The week in transitional justice was marked by the International Criminal Court’s decision on reparations to be paid following the 2012 destruction of mausoleums in Timbuktu, Mali.
The sum awarded ( 2.7 million Euros) is symbolic and the convict Ahmed Al Mahdi is indigent. But the International Criminal Court (ICC) intends to stress through this decision how serious is destruction of cultural and religious monuments, for victims and for the whole international community.
During his trial a year ago, Al Mahdi was found guilty of supervising attacks on nine mausoleums in the “city of 333 saints” during the occupation of northern Mali by Jihadists, as well as on the main gate of the Sidi Yahia mosque, which according to legend would not be opened until the end of the world. He was sentenced last September to nine years in prison. Judges delivering the reparations order said the destruction of these sites “destroys part of humanity’s shared memory and collective consciousness, and renders humanity unable to transmit its values and knowledge to future generations.”

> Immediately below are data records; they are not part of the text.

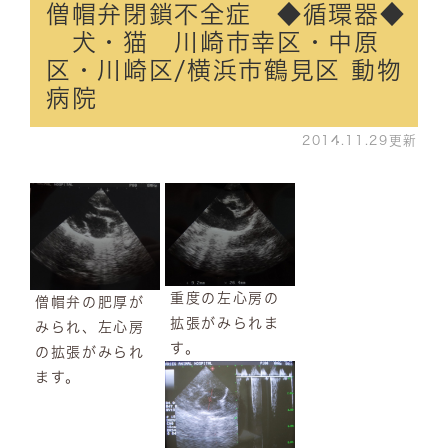
僧帽弁閉鎖不全症 ◆循環器◆
犬・猫 川崎市幸区・中原
区・川崎区/横浜市鶴見区 動物
病院
2014.11.29更新
重度の左心房の
僧帽弁の肥厚が
拡張がみられま
みられ、左心房
す。
の拡張がみられ
ます。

These mausoleums, which the inhabitants believe protect the town, have now been reconstructed by UNESCO. But according to victims’ lawyer Mayombo Kassongo, “the spirits never returned to the mausoleums after their destruction, and so now the miracle no longer works.”
Another criticism levelled at the Court is that it is making (too) much of cultural heritage whilst Jihadist war crimes against human beings have not been brought to trial and remain unpunished. Mali, which is still in a difficult and fragile transition, is trying to hold trials for these crimes. Thus the trial has opened in Bamako of Aliou Mahamar Touré, former commissioner of the Islamic police of Gao, but victims’ associations say transitional justice in Mali is too slow and too limited.
Libya and Tunisia
In another decision this week, the ICC issued an arrest warrant for Mahmoud al Werfalli, an ally of Libyan strongman Khalifa Haftar, for murders as war crimes committed in Benghazi region, northeast Libya, in 2016 and 2017. Libya is a priority for ICC Prosecutor Fatou Bensouda, who told the UN last November she would step up procedures against suspects involved in that country’s crisis, including one of Gaddafi’s sons, Saïf Al Islam. But such action depends on cooperation from the many factions that hold power in Libya, which see the Court in terms of their own political interests. And it seems unlikely that Bensouda will open investigations into crimes against migrants as she had mooted.
Also this week, JusticeInfo looked at the recent law passed by Tunisia’s parliament to fight violence against women. This law, unique in the Arab world, is the culmination of a nearly 20-year battle by Tunisian feminists. But their fight is not over: Tunisian women’s inheritance rights are still only half those of men. In his August 13 speech for Women’s Day in Tunisia, President Béji Caied Essebsi launched a debate on equal inheritance rights for men and women in the country.